A Case of Self-Limited Thrombotic Microangiopathy (TMA) After an ABO Incompatible (ABOi) Kidney Transplant (KT)

Session Information

Category: Transplantation

  • 2102 Transplantation: Clinical

Authors

  • Pothula Venkata, Varsha Reddy, University of Virginia, Charlottesville, Virginia, United States
  • Warburton, Karen M., University of Virginia, Charlottesville, Virginia, United States
  • Kamal, Jeanne, University of Virginia, Charlottesville, Virginia, United States
  • Glass, William F., University of Virginia, Charlottesville, Virginia, United States
  • Doyle, Alden Michael, University of Virginia, Charlottesville, Virginia, United States
Introduction

TMA is a potentially fatal complication that occurs after solid organ transplant.
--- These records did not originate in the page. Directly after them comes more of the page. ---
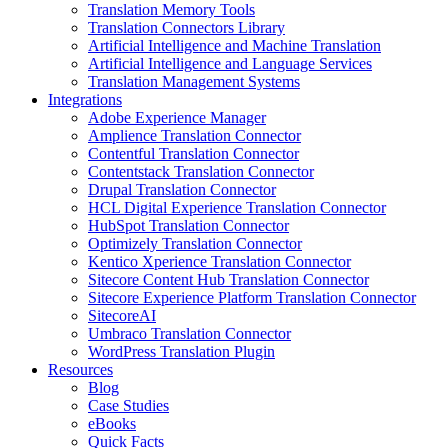
Translation Memory Tools
Translation Connectors Library
Artificial Intelligence and Machine Translation
Artificial Intelligence and Language Services
Translation Management Systems
Integrations
Adobe Experience Manager
Amplience Translation Connector
Contentful Translation Connector
Contentstack Translation Connector
Drupal Translation Connector
HCL Digital Experience Translation Connector
HubSpot Translation Connector
Optimizely Translation Connector
Kentico Xperience Translation Connector
Sitecore Content Hub Translation Connector
Sitecore Experience Platform Translation Connector
SitecoreAI
Umbraco Translation Connector
WordPress Translation Plugin
Resources
Blog
Case Studies
eBooks
Quick Facts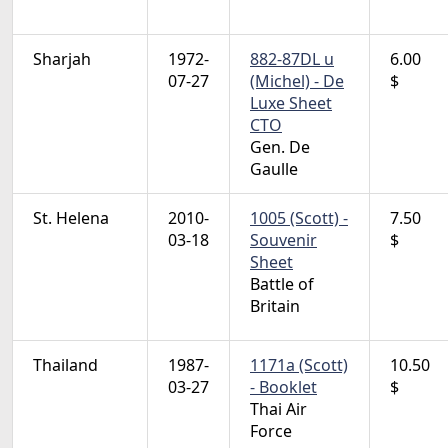
Sharjah
1972-
882-87DL u
6.00
07-27
(Michel) - De
$
Luxe Sheet
CTO
Gen. De
Gaulle
St. Helena
2010-
1005 (Scott) -
7.50
03-18
Souvenir
$
Sheet
Battle of
Britain
Thailand
1987-
1171a (Scott)
10.50
03-27
- Booklet
$
Thai Air
Force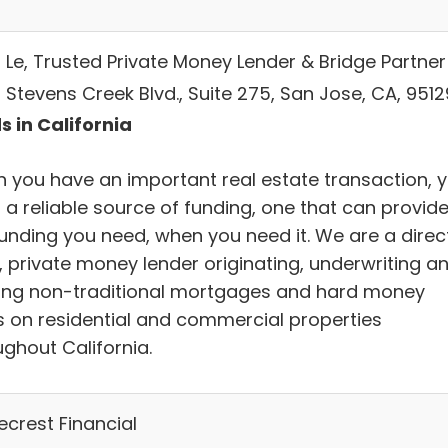
s Le, Trusted Private Money Lender & Bridge Partner
 Stevens Creek Blvd., Suite 275, San Jose, CA, 9512
s in California
 you have an important real estate transaction, 
 a reliable source of funding, one that can provid
funding you need, when you need it. We are a direct
, private money lender originating, underwriting a
ing non-traditional mortgages and hard money
s on residential and commercial properties
ughout California.
ecrest Financial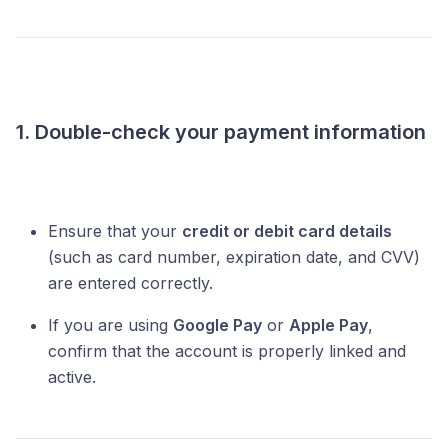
1. Double-check your payment information
Ensure that your
credit or debit card details
(such as card number, expiration date, and CVV)
are entered correctly.
If you are using
Google Pay
or
Apple Pay
,
confirm that the account is properly linked and
active.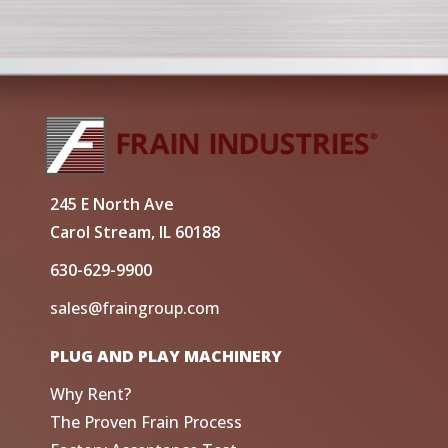
245 E North Ave
Carol Stream, IL 60188
630-629-9900
sales@fraingroup.com
PLUG AND PLAY MACHINERY
Why Rent?
The Proven Frain Process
Post transplant TMA development most commonly triggered with antibody mediated rejection (AMR) and calcineurin inhibitors (CNI).

Case Description

A 44 year old male with CKD secondary to congenital anomalies of kidney and urinary tract who underwent a preemptive living donor ABOi KT (blood type A to O). Anti-A titers prior to transplant were 1:4, and had no donor specific antibodies. Was started on mycophenolate prior to transplant, did not need any further desensitization therapies. Intraop course was uncomplicated with immediate graft function. Induction regimen included thymoglobulin 6 mg/kg, received rituximab and was started on tacrolimus on POD 1. He had worsening anemia and thrombocytopenia on POD 2 with high LDH level and low haptoglobin concerning for TMA . He underwent one session of plasmapheresis on POD 4. His kidney function continued to improve since transplant. Hemolysis improved on POD 5, so further pheresis sessions were held. An allograft biopsy on POD 7 showed acute endothelial injury, diffusely enlarged endothelial cell with mitotic figures and entrapped RBC fragments but no fibrin thrombi. There was no concern for AMR with absence of glomerulitis and peritubular capillaritis. C4d was positive as excepted in ABOi KT.

Discussion

TMA is encountered twice as much in ABOi KT compared to other KT. The rapid clinical improvement with minimal therapy and while remaining on tacrolimus, and the absence of pathological evidence makes AMR and CNI use as less likely triggers of TMA. Evidence of early onset TMA, with injury isolated to endothelial cell, likely from an immune mediated injury triggered by isohemaglutinins against endothelial cells bearing blood group A antigens. The self-limited nature of this insult is possibly similar to the accommodation phenomena which is seen in ABOi KT.